A few oddities to note: For reasons having to do with limitations of Rust macros, the type which implements IpAddr must be written as Self in the function definition. That's where the Option<Self> comes from. The body is structured like a sort of type-level macro, where the branches are labeled by the concrete types - Ipv4Addr or Ipv6Addr - that the function is instantiated with. Finally, the blocks associated with these labels become the function bodies, and so must return, in this case, Option<Ipv4Addr> or Option<Ipv6Addr> respectively.

Control Flow

Control flow in the netstack is event-driven. The netstack runs in a single thread, which runs the event loop. The event loop blocks waiting for an event. When an event occurs, control passes to the code responsible for processing that event. That code is responsible for processing the event in its entirety, including updating any state and emitting any other events in response to the incoming event.

There are three types of events in the system:

Incoming packets from the network
Incoming requests from local application clients (open new connection, read on an existing connection, etc)
Timers firing (a timer fire event may include associated data, the type of the timer (e.g. “TCP ACK timeout”), etc)

The netstack may emit three types of events:

Outgoing packets to the network
Responses to requests from local application clients (return newly-created connection, return data for a read request on an existing connection, etc)
Installing timers

Once an event has been fully processed, the code responsible for its processing returns, and the event loop goes back to blocking for a future event.

Consider the following example of an event being handled:

The netstack receives an Ethernet frame from the Ethernet driver. This causes the event loop to become unblocked.
The event loop executes the function responsible for processing incoming Ethernet frames.
This function parses the frame, and discovers that it contains an IPv4 packet. It passes control to the function responsible for processing incoming IPv4 packets.
This function parses the packet, and discovers that it contains a TCP segment. It passes control to the function responsible for processing incoming TCP segments.
This function parses the segment, and discovers that it is a SYN from a remote host attempting to initiate a new TCP connection. It finds the appropriate local TCP listener, and creates a new TCP connection object to track the new connection. It emits the following events:
- It sends a SYN/ACK segment back to the sender of the SYN segment.
- It sends a message to the local application client which created the TCP listener to inform it that there's a new connection.
- It installs a timer which will fire if the remote side doesn't respond with an ACK within a certain period of time.
This function is done, so it returns. None of the parent functions (the one for processing incoming IPv4 packets or the one for processing incoming Ethernet frames) have any more work to do, so they return as well.
The event loop returns to its steady state of waiting for further events to process.

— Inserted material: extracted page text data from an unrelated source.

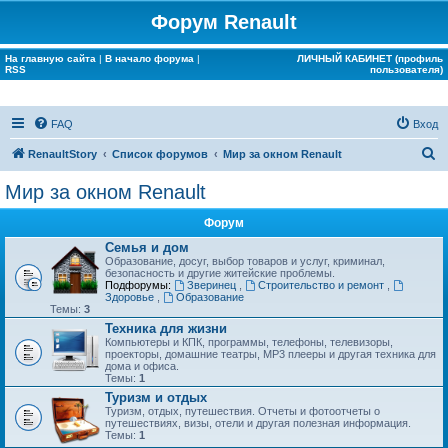
Форум Renault
На главную сайта
|
В начало форума
|
ЛИЧНЫЙ КАБИНЕТ (профиль
RSS
пользователя)
FAQ
Вход
П
RenaultStory
Список форумов
Мир за окном Renault
о
Мир за окном Renault
и
Форум
с
Семья и дом
к
Образование, досуг, выбор товаров и услуг, криминал,
безопасность и другие житейские проблемы.
Подфорумы:
Зверинец
,
Строительство и ремонт
,
Здоровье
,
Образование
Темы:
3
Техника для жизни
Компьютеры и КПК, программы, телефоны, телевизоры,
проекторы, домашние театры, MP3 плееры и другая техника для
дома и офиса.
Темы:
1
Туризм и отдых
Туризм, отдых, путешествия. Отчеты и фотоотчеты о
путешествиях, визы, отели и другая полезная информация.
Темы:
1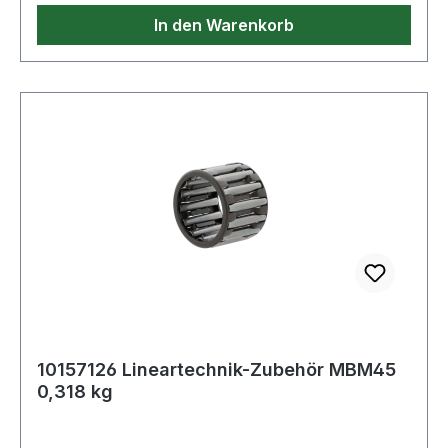
In den Warenkorb
10157126 Lineartechnik-Zubehör MBM45
0,318 kg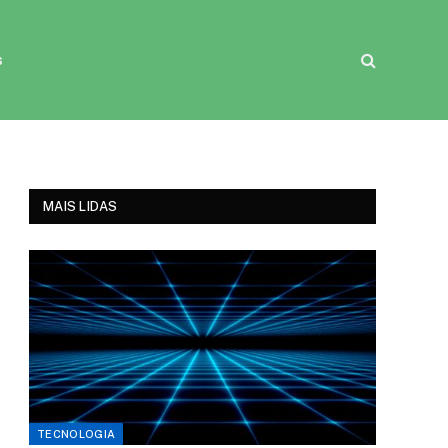
s
MAIS LIDAS
TECNOLOGIA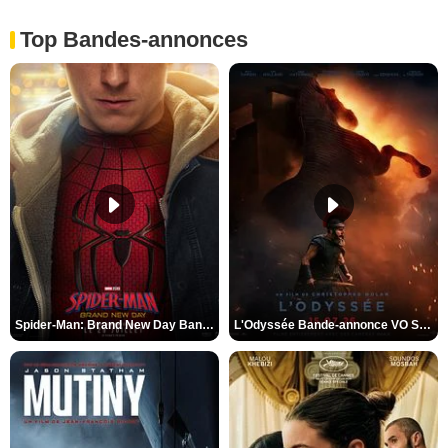
Top Bandes-annonces
Spider-Man: Brand New Day Bande-annonce VO STFR
L'Odyssée Bande-annonce VO STFR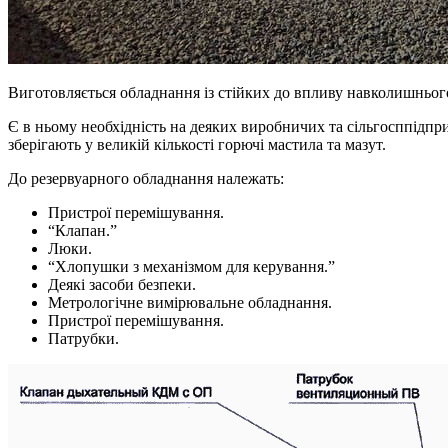
Виготовляється обладнання із стійких до впливу навколишньог
Є в ньому необхідність на деяких виробничих та сільгосппідпри
зберігають у великій кількості горючі мастила та мазут.
До резервуарного обладнання належать:
Пристрої перемішування.
“Клапан.”
Люки.
“Хлопушки з механізмом для керування.”
Деякі засоби безпеки.
Метрологічне вимірювальне обладнання.
Пристрої перемішування.
Патрубки.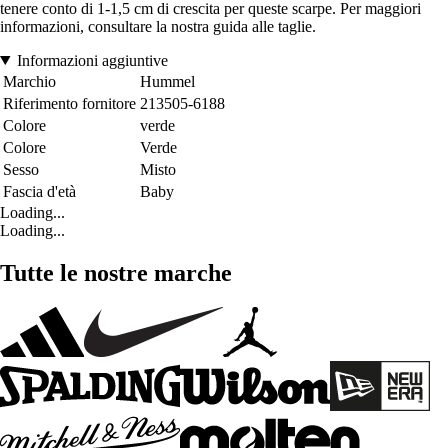
tenere conto di 1-1,5 cm di crescita per queste scarpe. Per maggiori
informazioni, consultare la nostra guida alle taglie.
Informazioni aggiuntive
Marchio
Hummel
Riferimento fornitore
213505-6188
Colore
verde
Colore
Verde
Sesso
Misto
Fascia d'età
Baby
Loading...
Loading...
Tutte le nostre marche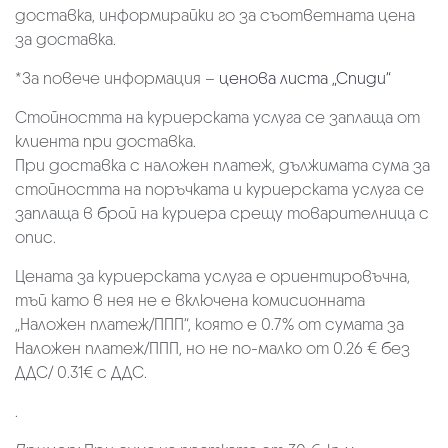
доставка, информирайки го за съответната цена
за доставка.
*За повече информация –
ценова листа „Спиди“
Стойността на куриерската услуга се заплаща от
клиента при доставка.
При доставка с наложен платеж, дължимата сума за
стойността на поръчката и куриерската услуга се
заплаща в брой на куриера срещу товарителница с
опис.
Цената за куриерската услуга е ориентировъчна,
тъй като в нея не е включена комисионната
„Наложен платеж/ППП“, която е 0.7% от сумата за
Наложен платеж/ППП, но не по-малко от 0.26 € без
ДДС/ 0.31€ с ДДС.
.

This control flow design has a number of advantages:

Since it is entirely single-threaded, there's no need for synchronization of any common data structures.
Since each event results in a single function call, the flow of control within the core of the netstack is easy to follow, and follows normal function call flow. There's no indirect flow, for example in the form of scheduling and later executing callbacks or other event processing.
Since data is never shared between threads, the design is quite cache-friendly.